Low Energy Ion Ring

The Low Energy Ion Ring particle accelerator at CERN

The Low Energy Ion Ring (LEIR) is a particle accelerator at CERN used to accelerate lead ions from the LINAC 3 to the Proton Synchrotron (PS) to provide lead ions for collisions within the Large Hadron Collider (LHC).

History

LEIR was converted from a previous machine the Low Energy Antiproton Ring (LEAR); a facility to decelerate and store antiprotons[1] and to deliver them to experiments; the last LEAR antiproton run has taken place in 1996. LEIR was first proposed in 1993[2] but it wasn't until 2003 that work to transform the old experiment in to the new accelerator was started. The upgrade took just over two years being commissioned in October 2005[3][4] and tested for 4 months. In Autumn 2006 it was used to re-commission the PS to handle ions and then again a year later it was used to re-commission the SPS. However it wasn't until November 2010, five years later, that it successfully carried out its primary role to provide the lead ions to the LHC for its first ion collisions.[5]

Operation

Electron cooler (left) at LEIR. The electron source and dump are installed in the upper metallic cylinders.

LEIR takes long bunches of lead-208 ions from the LINAC 3, and splits them into 4 bunches. Each bunch contains 2.2×108 lead ions which are accelerated from 4.2 MeV per nucleon to 72 MeV per nucleon[6] before passing them through to the PS for storage.

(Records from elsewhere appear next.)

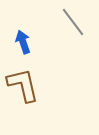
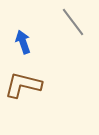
brown L-shape: rotated 63 degrees counterclockwise
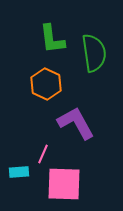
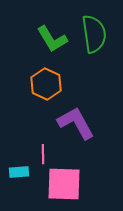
green L-shape: rotated 24 degrees counterclockwise
green semicircle: moved 19 px up
pink line: rotated 24 degrees counterclockwise
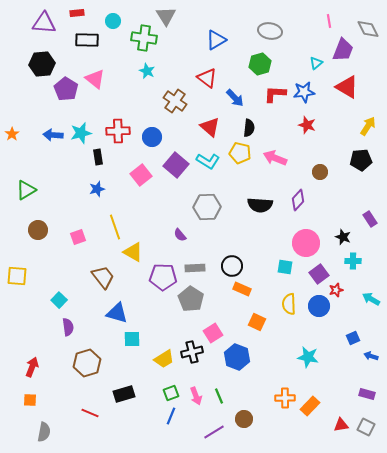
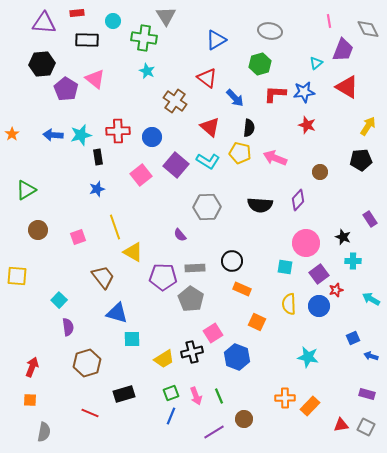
cyan star at (81, 133): moved 2 px down
black circle at (232, 266): moved 5 px up
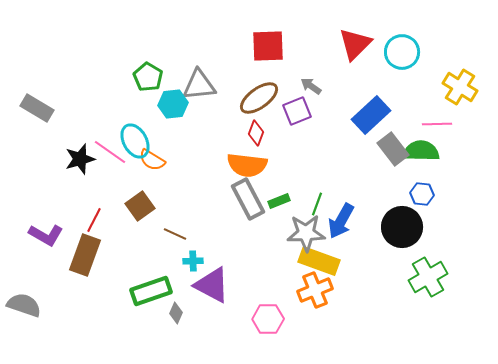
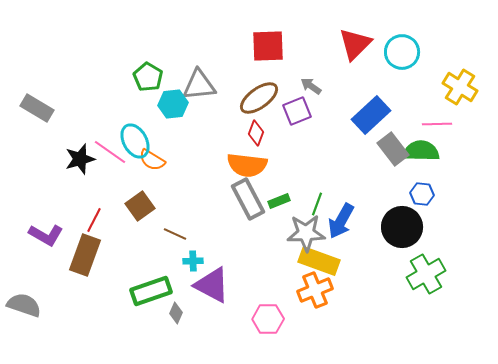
green cross at (428, 277): moved 2 px left, 3 px up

The most important function of LEIR is not acceleration, but electron cooling to reduce the emittance of the ion beam in order maintain high luminosity of the final LHC beam. Each group of two bunches takes about 2.5 seconds to accelerate and cool, so with the LHC using 592 bunches of ions, it takes around 10 minutes for a complete fill of the LHC for operations.[7]